**Assignment:**
Which lines of the data contain the string "plans"? Copy every one of them.

Stored data entries:
- - - - - - -

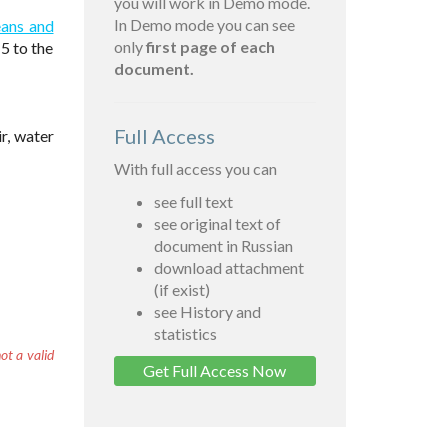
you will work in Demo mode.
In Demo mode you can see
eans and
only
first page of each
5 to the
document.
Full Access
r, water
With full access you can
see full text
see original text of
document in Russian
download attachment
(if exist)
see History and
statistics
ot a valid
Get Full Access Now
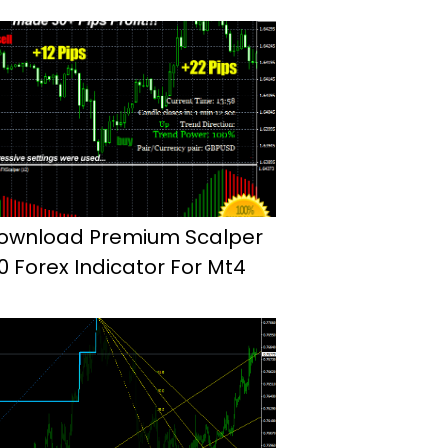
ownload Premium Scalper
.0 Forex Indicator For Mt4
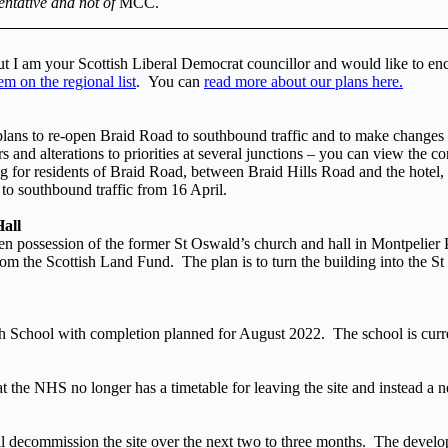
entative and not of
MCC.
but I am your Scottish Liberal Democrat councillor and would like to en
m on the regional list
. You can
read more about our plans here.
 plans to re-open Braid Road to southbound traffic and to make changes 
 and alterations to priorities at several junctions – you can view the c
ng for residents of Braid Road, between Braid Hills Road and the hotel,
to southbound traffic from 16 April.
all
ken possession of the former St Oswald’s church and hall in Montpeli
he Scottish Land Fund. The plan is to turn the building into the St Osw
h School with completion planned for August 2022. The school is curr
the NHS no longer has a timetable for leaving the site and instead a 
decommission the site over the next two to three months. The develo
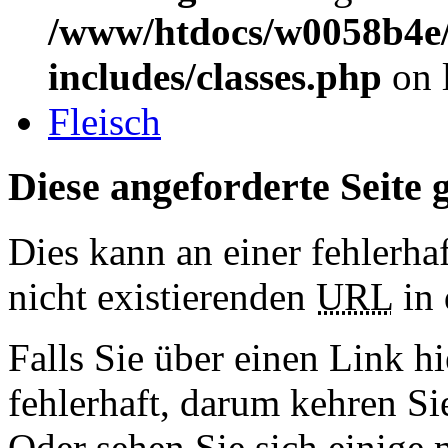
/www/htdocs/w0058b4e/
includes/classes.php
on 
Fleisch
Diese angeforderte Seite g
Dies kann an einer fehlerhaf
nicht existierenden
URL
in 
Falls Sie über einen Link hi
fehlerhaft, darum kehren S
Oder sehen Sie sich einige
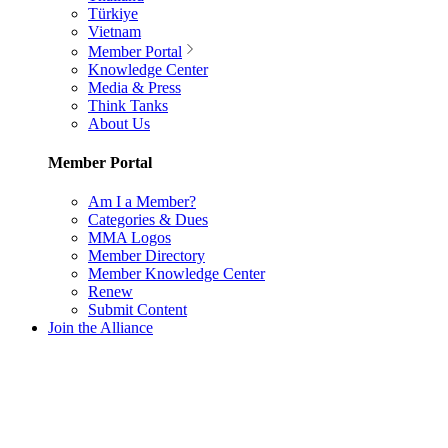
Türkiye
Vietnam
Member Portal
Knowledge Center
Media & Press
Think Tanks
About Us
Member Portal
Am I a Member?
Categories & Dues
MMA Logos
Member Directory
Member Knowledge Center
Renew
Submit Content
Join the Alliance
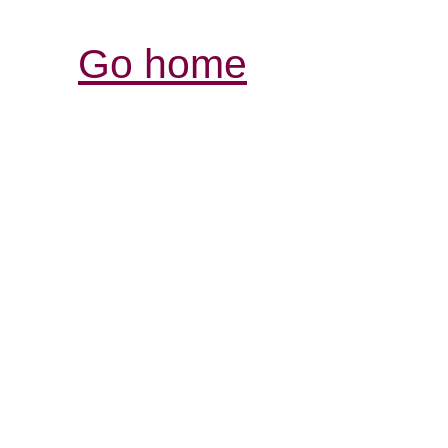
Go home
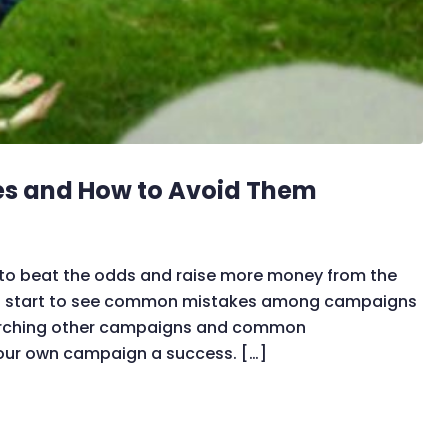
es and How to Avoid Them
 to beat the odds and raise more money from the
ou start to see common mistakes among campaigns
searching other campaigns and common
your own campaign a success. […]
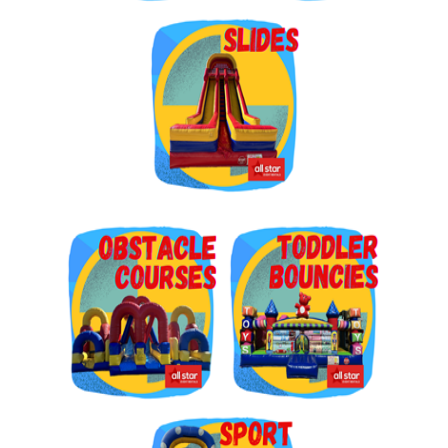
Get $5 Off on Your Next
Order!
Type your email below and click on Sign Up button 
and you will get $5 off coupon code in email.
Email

- - - - - - -

**Answer space:**
read more about our plans here.
 plans to re-open Braid Road to southbound traffic and to make changes 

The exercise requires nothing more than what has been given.